D.J. Caruso s'est fait connaître à la télévision et au cinéma en tournant pour des séries et des films tels que
The Shield et
Taking lives. Après des études de cinéma, il fait ses débuts chez Disney comme assistant de production. A partir de 1991, il entame une fructueuse collaboration avec le réalisateur John Badham, pour qui il sera successivement producteur associé, coproducteur, producteur et producteur exécutif ainsi que réalisateur de seconde équipe. Ensemble les deux hommes travaillent sur
La manière forte (1991), polar ironique avec
James Woods et
Michael J. Fox ;
Nom de code : Nina (1993), remake grippé de
Nikita avec Bridget Fonda ;
Indiscrétion assurée (1993), suite peu inspirée du sympathique et culte
Etroite surveillance (1987) avec Richard Dreyfuss et
Emilio Estevez ;
Drop Zone (1994), thriller non négligeable avec
Wesley Snipes ; et enfin
Meurtre en suspens (1995), polar mou en temps réel avec
Johnny Depp. Dès lors, après un moyen métrage (
Cyclops Baby, 1997), Caruso se lance en solo à la télévision où il enchaîne séries et téléfilms :
Black Cat Run (1998),
Le Flic de Shanghai (1999),
Dark Angel (2001),
Smallville (2002). Avec son premier long métrage,
Salton Sea (Id), il témoigne d'une affection pour le film noir que ne démentiront pas ses prochains films. Récit d'un jazzmen traumatisé par l'assassinat de sa femme dont il veut se venger,
Salton Sea fascine par son ambiance et sa vision décadente de la Californie, sans toutefois éviter une morale réactionnaire.

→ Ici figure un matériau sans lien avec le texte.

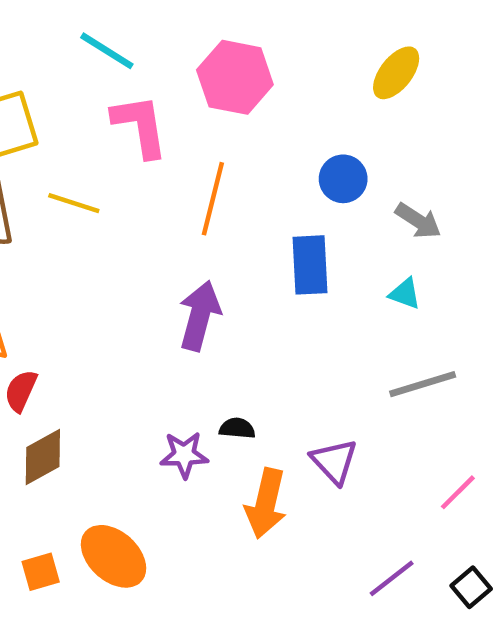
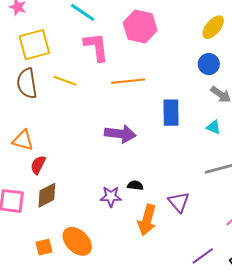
blue circle: (343, 179) -> (209, 64), moved
orange line: (213, 199) -> (128, 81), turned 68
purple arrow: (200, 316) -> (120, 134), turned 80

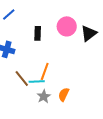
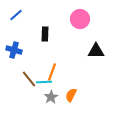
pink circle: (67, 26) -> (80, 19), moved
black triangle: (89, 33) -> (96, 51), moved, turned 36

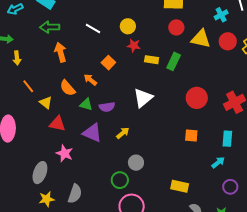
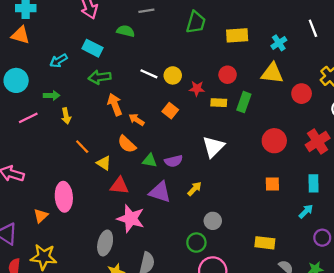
cyan cross: (221, 15) -> (279, 43), moved
yellow circle: (128, 26) -> (173, 75), moved
red circle: (176, 27) -> (228, 75), moved
red circle: (228, 41) -> (302, 94), moved
orange arrow: (90, 80) -> (137, 120), moved
pink star: (65, 153) -> (131, 219), size x1.4

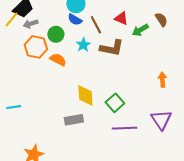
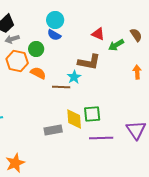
brown line: (96, 25) -> (61, 87), moved, turned -60
cyan star: (83, 45) -> (74, 77), moved
orange arrow: (162, 80) -> (137, 72), moved
yellow diamond: (85, 95) -> (74, 119), moved
green square: (115, 103) -> (92, 114), turned 36

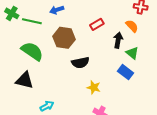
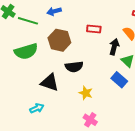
red rectangle: (97, 24) -> (94, 29), turned 32
green semicircle: (32, 51) -> (26, 51), turned 125
black triangle: (25, 80) -> (50, 83), moved

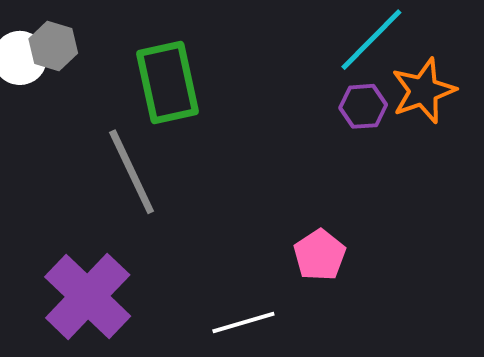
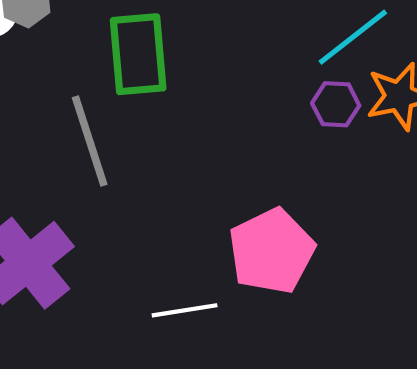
pink pentagon: (320, 255) -> (272, 251), size x1.6

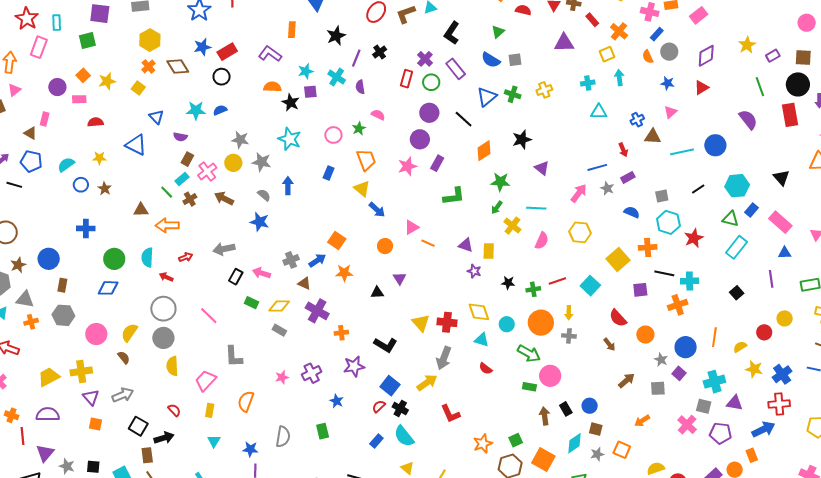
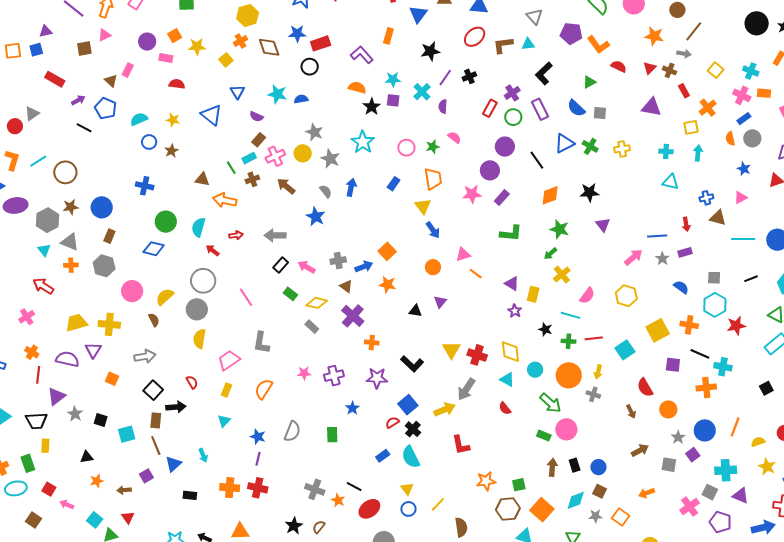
cyan line: (536, 208) -> (571, 315), moved
purple triangle: (91, 397) -> (93, 350), moved

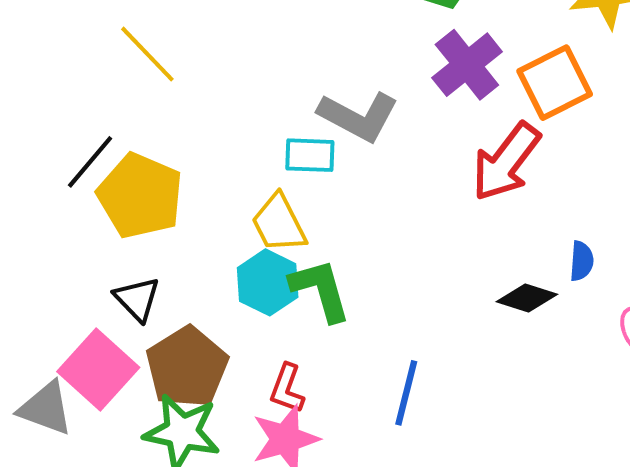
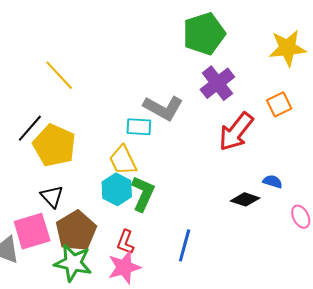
orange square: (555, 83) -> (279, 104), moved, size x0.7
blue semicircle: (582, 261) -> (273, 182), turned -78
green L-shape: (320, 290) -> (143, 194), turned 39
pink square: (98, 369) -> (32, 231), turned 30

Deux ans plus tard, Caruso réalise
Taking lives (2004), un thriller avec
Ethan Hawke,
Kiefer Sutherland et
Angelina Jolie en profiler du FBI. Plat et bourré de clichés, le film ne convaincra qu'une minorité de spectateurs attirés par un casting alléchant. Réalisateur pour la série
The Shield en 2002 et 2006, Caruso se lance en parallèle sur
Two for the Money (2005), avec
Al Pacino et
Matthew McConaughey. Sur le ton du polar, toujours, mais dans le milieu des paris sportifs et sur le mode de la confrontation, le réalisateur signe là une œuvre modeste, sympathique, jamais roublarde, entièrement soumise à ses comédiens qui donnent la mesure avec plaisir. Caruso obtient son premier succès au box office américain en 2007 avec
Paranoiak, une relecture libre et teenage de
Fenêtre sur cour avec
Shia LaBeouf. En plein dans l'air du temps avec ses références à Youtube et autres lecteurs MP3, le film séduit, amuse ou navre (au choix). Brouillon et parfois un peu ridicule avec son final chaotique,
Paranoiak (produit par
Steven Spielberg) a le seul mérite de constituer une greffe étrange entre un classique dont on garde les bases, et le regard d'un adolescent entouré d'objets propres à son quotidien. La même équipe (Caruso, Spielberg, LaBeouf) se retrouve enfin pour un autre thriller technologique paranoïaque,
L'Oeil du mal (2008). On ne change pas une équipe qui gagne.